> [Problem to work on] How many lines in the records below contain the word "Xong"? Answer with the number only.
Data supplied START
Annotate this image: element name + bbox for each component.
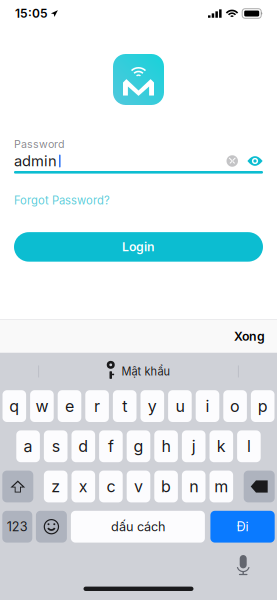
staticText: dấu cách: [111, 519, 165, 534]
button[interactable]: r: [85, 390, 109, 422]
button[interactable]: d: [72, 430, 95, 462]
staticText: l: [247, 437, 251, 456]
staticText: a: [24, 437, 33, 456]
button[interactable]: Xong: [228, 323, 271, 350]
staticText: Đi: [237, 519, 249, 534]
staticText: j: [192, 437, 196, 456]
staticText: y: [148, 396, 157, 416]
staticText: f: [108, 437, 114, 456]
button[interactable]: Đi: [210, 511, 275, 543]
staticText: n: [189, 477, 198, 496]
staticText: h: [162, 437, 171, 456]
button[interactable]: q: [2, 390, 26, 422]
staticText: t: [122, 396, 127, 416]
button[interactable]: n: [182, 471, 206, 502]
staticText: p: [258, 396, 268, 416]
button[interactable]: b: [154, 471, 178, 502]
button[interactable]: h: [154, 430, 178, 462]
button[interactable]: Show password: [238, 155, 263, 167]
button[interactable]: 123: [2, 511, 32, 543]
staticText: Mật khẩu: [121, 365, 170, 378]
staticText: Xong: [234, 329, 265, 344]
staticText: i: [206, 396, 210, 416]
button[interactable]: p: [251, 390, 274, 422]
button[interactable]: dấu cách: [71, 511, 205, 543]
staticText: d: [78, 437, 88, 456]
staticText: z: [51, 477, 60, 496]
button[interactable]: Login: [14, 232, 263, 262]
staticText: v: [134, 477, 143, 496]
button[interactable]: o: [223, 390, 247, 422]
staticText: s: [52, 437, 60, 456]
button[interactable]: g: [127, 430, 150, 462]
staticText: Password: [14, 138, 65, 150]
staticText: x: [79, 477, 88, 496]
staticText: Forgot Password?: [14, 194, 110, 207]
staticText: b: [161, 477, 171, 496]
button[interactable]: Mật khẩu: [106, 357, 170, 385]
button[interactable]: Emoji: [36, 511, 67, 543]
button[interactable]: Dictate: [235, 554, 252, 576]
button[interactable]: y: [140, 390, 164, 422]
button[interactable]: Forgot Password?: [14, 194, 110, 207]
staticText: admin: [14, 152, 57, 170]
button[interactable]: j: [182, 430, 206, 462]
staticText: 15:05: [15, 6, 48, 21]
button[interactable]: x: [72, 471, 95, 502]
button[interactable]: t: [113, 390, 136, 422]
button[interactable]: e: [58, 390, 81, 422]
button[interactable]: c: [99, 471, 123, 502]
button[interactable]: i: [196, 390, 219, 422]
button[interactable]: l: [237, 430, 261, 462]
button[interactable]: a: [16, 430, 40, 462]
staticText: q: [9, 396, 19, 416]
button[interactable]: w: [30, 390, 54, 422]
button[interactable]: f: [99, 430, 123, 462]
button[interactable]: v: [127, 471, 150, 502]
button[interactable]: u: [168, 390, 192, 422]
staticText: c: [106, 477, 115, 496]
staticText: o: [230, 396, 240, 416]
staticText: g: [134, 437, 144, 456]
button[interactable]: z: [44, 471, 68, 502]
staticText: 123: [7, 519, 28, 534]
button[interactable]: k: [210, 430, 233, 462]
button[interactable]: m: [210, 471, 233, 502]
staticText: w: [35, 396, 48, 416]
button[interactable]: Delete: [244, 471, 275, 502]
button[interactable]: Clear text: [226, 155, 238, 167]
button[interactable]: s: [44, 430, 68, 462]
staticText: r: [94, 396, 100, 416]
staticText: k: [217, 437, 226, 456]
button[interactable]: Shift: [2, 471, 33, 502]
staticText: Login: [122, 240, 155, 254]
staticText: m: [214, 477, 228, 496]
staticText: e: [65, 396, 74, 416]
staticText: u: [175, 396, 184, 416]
Data supplied END
> [Solution to this task] 2